MATERIAL PROVIDED START

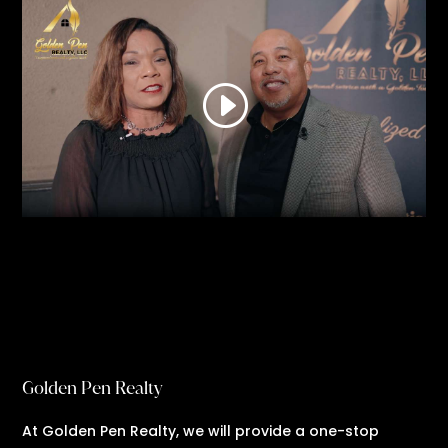
Golden Pen Realty
At Golden Pen Realty, we will provide a one-stop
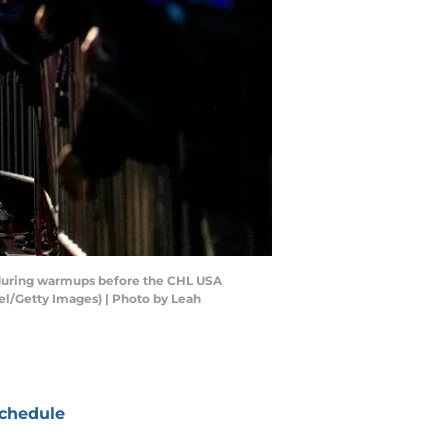
during warmups before the CHL USA
l/Getty Images) | Photo by Leah
chedule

MATERIAL PROVIDED END

**ASSIGNMENT**
Retype the records above exactly, pictures omitted.

**RESULT OF THE EXERCISE**
Golden Pen Realty
At Golden Pen Realty, we will provide a one-stop
during warmups before the CHL USA
l/Getty Images) | Photo by Leah
chedule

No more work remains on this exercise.